EXERCISE INSTRUCTIONS: Below are entries to be transcribed exactly; exclude the pictures from the copy.

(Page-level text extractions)
● ● ● ● ●

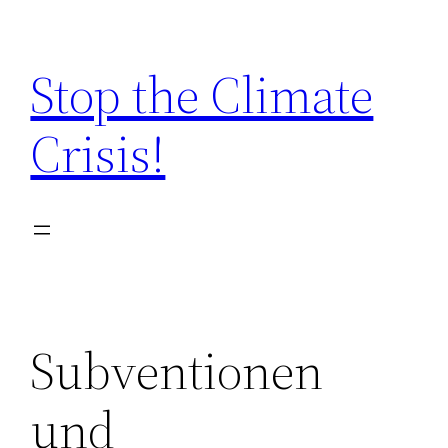
Zum
Inhalt
Stop the Climate
springen
Crisis!
Subventionen
und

● ● ● ● ●

COMPLETED EXERCISE:
Zum
Inhalt
Stop the Climate
springen
Crisis!
Subventionen
und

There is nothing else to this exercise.